In the records below, the lines between the one holding "Willemsen, Martina Ruiterkamp-Versteeg, Marga" and the one holding "Teilnehmer drei verschiedene Fakten über sich", inclusive, are to be transcribed exactly; no pictures are to be included.

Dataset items

____________

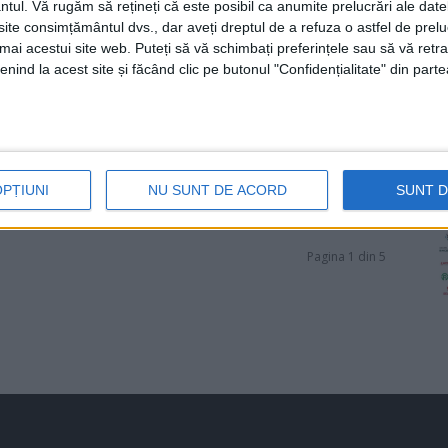
ntul.
Vă rugăm să rețineți că este posibil ca anumite prelucrări ale date
te consimțământul dvs., dar aveți dreptul de a refuza o astfel de prelu
umai acestui site web. Puteți să vă schimbați preferințele sau să vă ret
nind la acest site și făcând clic pe butonul "Confidențialitate" din parte
OPȚIUNI
NU SUNT DE ACORD
SUNT 
Pagina 1 din 5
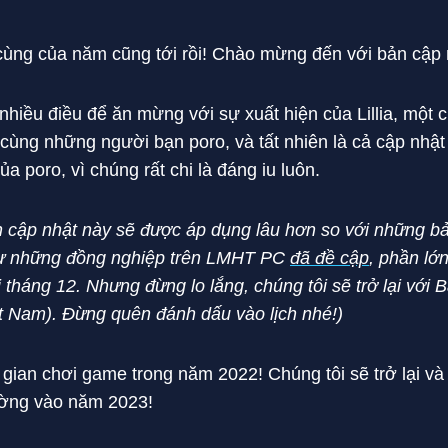
 cùng của năm cũng tới rồi! Chào mừng đến với bản cập 
nhiều điều để ăn mừng với sự xuất hiện của Lillia, một c
t cùng những người bạn poro, và tất nhiên là cả cập nh
ủa poro, vì chúng rất chi là đáng iu luôn.
ản cập nhật này sẽ được áp dụng lâu hơn so với những b
hư những đồng nghiệp trên LMHT PC
đã đề cập
, phần lớ
 tháng 12. Nhưng đừng lo lắng, chúng tôi sẽ trở lại với
ệt Nam). Đừng quên đánh dấu vào lịch nhé!)
ian chơi game trong năm 2022! Chúng tôi sẽ trở lại và
ường vào năm 2023!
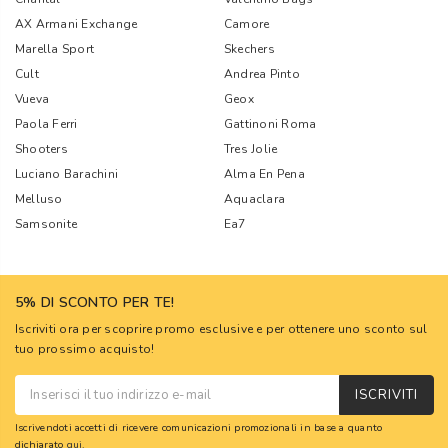
AX Armani Exchange
Camore
Marella Sport
Skechers
Cult
Andrea Pinto
Vueva
Geox
Paola Ferri
Gattinoni Roma
Shooters
Tres Jolie
Luciano Barachini
Alma En Pena
Melluso
Aquaclara
Samsonite
Ea7
5% DI SCONTO PER TE!
Iscriviti ora per scoprire promo esclusive e per ottenere uno sconto sul
tuo prossimo acquisto!
ISCRIVITI
Iscrivendoti accetti di ricevere comunicazioni promozionali in base a quanto
dichiarato
qui
.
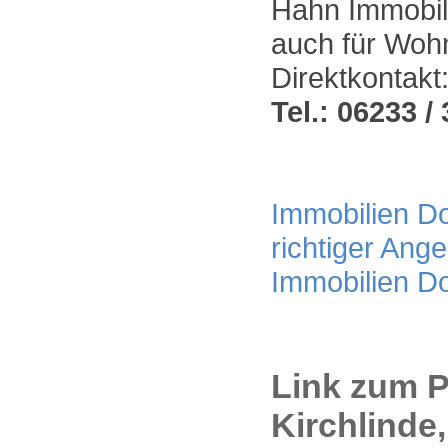
Hahn Immobili
auch für Wohn
Direktkontakt
Tel.: 06233 / 
Immobilien Do
richtiger Ang
Immobilien D
Link zum P
Kirchlinde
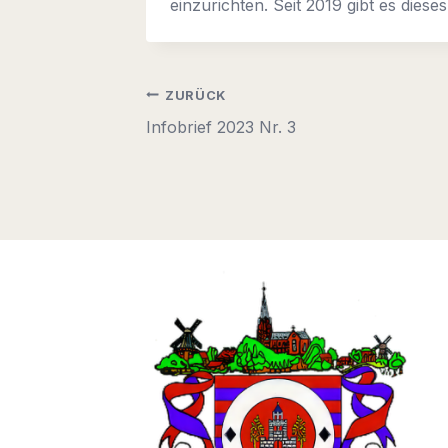
einzurichten. Seit 2019 gibt es die
Beitragsnavigation
ZURÜCK
Infobrief 2023 Nr. 3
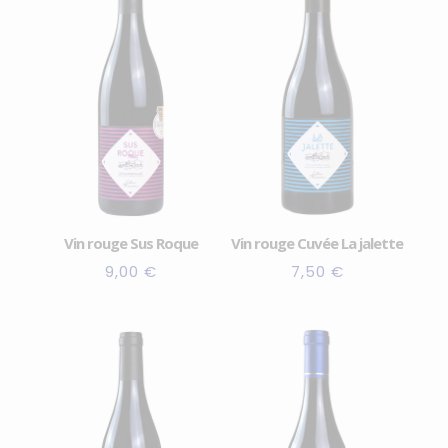
Vin rouge Sus Roque
Vin rouge Cuvée La jalette
9,00
€
7,50
€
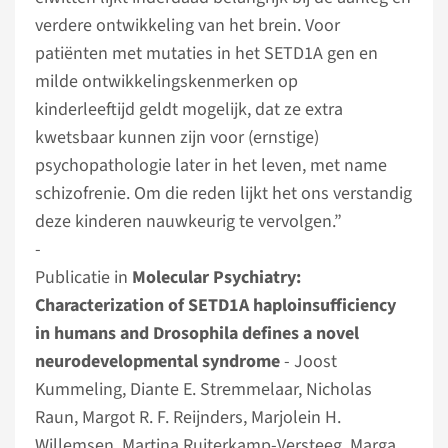
verdere ontwikkeling van het brein. Voor
patiënten met mutaties in het SETD1A gen en
milde ontwikkelingskenmerken op
kinderleeftijd geldt mogelijk, dat ze extra
kwetsbaar kunnen zijn voor (ernstige)
psychopathologie later in het leven, met name
schizofrenie. Om die reden lijkt het ons verstandig
deze kinderen nauwkeurig te vervolgen.”
­­­­­­­­­­­­­­­­­-
Publicatie in
Molecular Psychiatry:
Characterization of SETD1A haploinsufficiency
in humans and Drosophila defines a novel
neurodevelopmental syndrome
- Joost
Kummeling, Diante E. Stremmelaar, Nicholas
Raun, Margot R. F. Reijnders, Marjolein H.
Willemsen, Martina Ruiterkamp-Versteeg, Marga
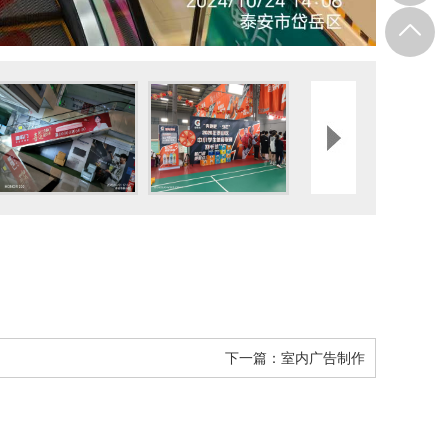
下一篇：
室内广告制作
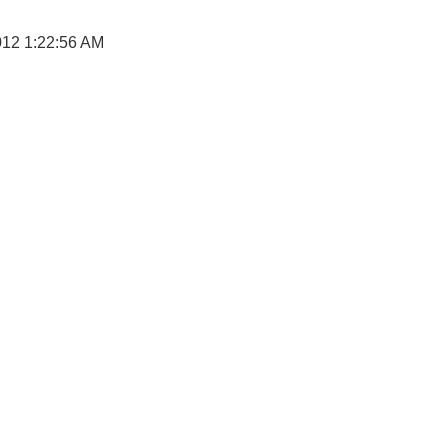
12 1:22:56 AM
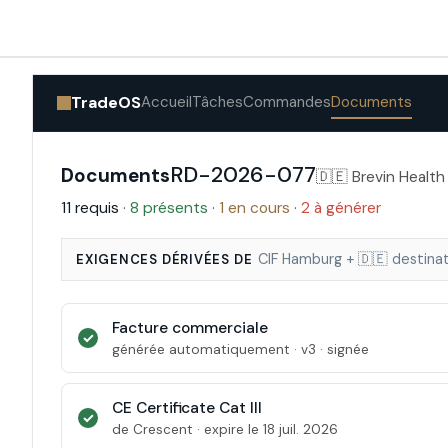
TradeOS
Accueil
Tâches
Commandes
Documents
RD-2026-077
Documents
🇩🇪 Brevin Health
11 requis
·
8 présents
·
1 en cours
·
2 à générer
CIF Hamburg + 🇩🇪 destinati
EXIGENCES DÉRIVÉES DE
Facture commerciale
✓
générée automatiquement · v3 · signée
CE Certificate Cat III
✓
de Crescent · expire le 18 juil. 2026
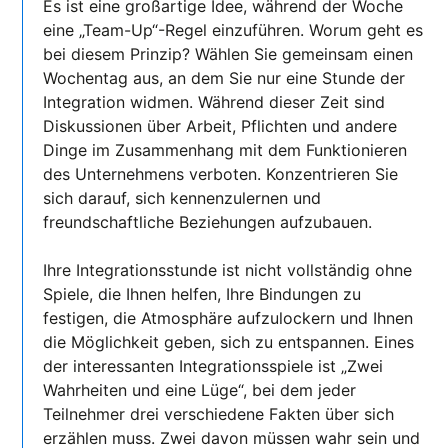
Es ist eine großartige Idee, während der Woche
eine „Team-Up“-Regel einzuführen. Worum geht es
bei diesem Prinzip? Wählen Sie gemeinsam einen
Wochentag aus, an dem Sie nur eine Stunde der
Integration widmen. Während dieser Zeit sind
Diskussionen über Arbeit, Pflichten und andere
Dinge im Zusammenhang mit dem Funktionieren
des Unternehmens verboten. Konzentrieren Sie
sich darauf, sich kennenzulernen und
freundschaftliche Beziehungen aufzubauen.
Ihre Integrationsstunde ist nicht vollständig ohne
Spiele, die Ihnen helfen, Ihre Bindungen zu
festigen, die Atmosphäre aufzulockern und Ihnen
die Möglichkeit geben, sich zu entspannen. Eines
der interessanten Integrationsspiele ist „Zwei
Wahrheiten und eine Lüge“, bei dem jeder
Teilnehmer drei verschiedene Fakten über sich
erzählen muss. Zwei davon müssen wahr sein und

____________

* _TASK RESPONSE_:
Willemsen, Martina Ruiterkamp-Versteeg, Marga
下一篇：
室内广告制作
12 1:22:56 AM
TradeOS
Accueil
Tâches
Commandes
Documents
RD-2026-077
Documents
🇩🇪 Brevin Health
11 requis
·
8 présents
·
1 en cours
·
2 à générer
CIF Hamburg + 🇩🇪 destinati
EXIGENCES DÉRIVÉES DE
Facture commerciale
✓
générée automatiquement · v3 · signée
CE Certificate Cat III
✓
de Crescent · expire le 18 juil. 2026
Es ist eine großartige Idee, während der Woche
eine „Team-Up“-Regel einzuführen. Worum geht es
bei diesem Prinzip? Wählen Sie gemeinsam einen
Wochentag aus, an dem Sie nur eine Stunde der
Integration widmen. Während dieser Zeit sind
Diskussionen über Arbeit, Pflichten und andere
Dinge im Zusammenhang mit dem Funktionieren
des Unternehmens verboten. Konzentrieren Sie
sich darauf, sich kennenzulernen und
freundschaftliche Beziehungen aufzubauen.
Ihre Integrationsstunde ist nicht vollständig ohne
Spiele, die Ihnen helfen, Ihre Bindungen zu
festigen, die Atmosphäre aufzulockern und Ihnen
die Möglichkeit geben, sich zu entspannen. Eines
der interessanten Integrationsspiele ist „Zwei
Wahrheiten und eine Lüge“, bei dem jeder
Teilnehmer drei verschiedene Fakten über sich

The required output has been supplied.